In China the Stalinists tried in vain and with disastrous consequences to make fundamental distinctions, between the native bourgeoisie and the foreign imperialists and attached themselves as a tail to the former. In Cuba they repeat the same treachery but they want to direct their blows against the native bourgeoisie and lie down before the imperialists. Who are the Cuban ruling classes? What is their role in Cuban economy and society? Under the oppressive heel of American imperialism Cuban capitalism had been unable to develop its own finance capitalist class. Almost the entire banking of the island is done by three American and one Canadian bank and their branches. The railroads, sugar plantations, telephone, electric, gas and ice industries, mines, docks shipping, street cars, buses, building and other construction; every large and important industry is owned by American capital or leased by it. A small share is in the hands of British capital. The Cuban capitalists have minor shares. They are the vice-presidents of American firms. They wait on the pleasure and orders of the Chase National and the National City Bank. They beg favors from the House of Morgan and the Royal Bank of Canada. They are perhaps the most helpless and least important bourgeoisie in the world. To conduct a revolutionary struggle against them and not against the American interests is first of all a total impossibility, and secondly, its pronouncement is a plain statement of capitulation.

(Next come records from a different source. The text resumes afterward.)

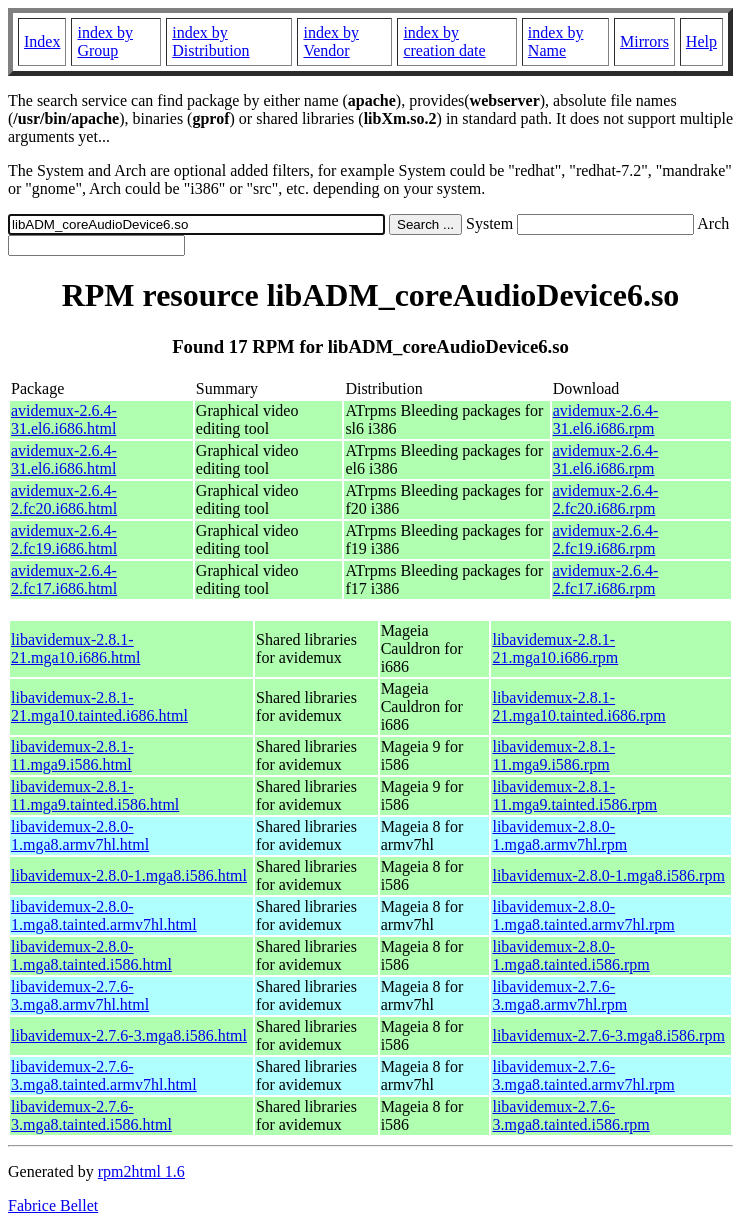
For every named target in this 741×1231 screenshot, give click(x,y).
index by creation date (444, 41)
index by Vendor (331, 41)
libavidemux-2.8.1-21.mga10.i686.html (75, 648)
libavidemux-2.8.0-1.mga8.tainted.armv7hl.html (104, 915)
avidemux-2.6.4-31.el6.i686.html (64, 419)
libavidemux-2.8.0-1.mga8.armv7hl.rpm (559, 835)
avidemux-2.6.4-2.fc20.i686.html (64, 499)
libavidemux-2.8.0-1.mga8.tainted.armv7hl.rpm (583, 915)
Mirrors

When the C.P. says it considers it inadvisable to seize American enterprises it says that it will not touch EIGHTY PERCENT OF THE ECONOMIC ORGANIZATION OF THE COUNTRY. Let us consider the sugar industry. Almost ninety percent of it is in the hands of American capital. Hundreds of thousands of acres of plantations are owned outright by American capital. Hundreds of thousands more are leased by it through banking arrangements which give it virtual ownership On these vast expanses, the largest of their kind in the capitalist world, live whole cities and their working class populations. For work and bread, for light and gas and ice they are dependent on the equipment of the plantations. If the workers are not to seize these plantations when he general situation demands it and other workers are seizing the isolated plantations owned by Cuban capital it means that they can conduct no struggle at all.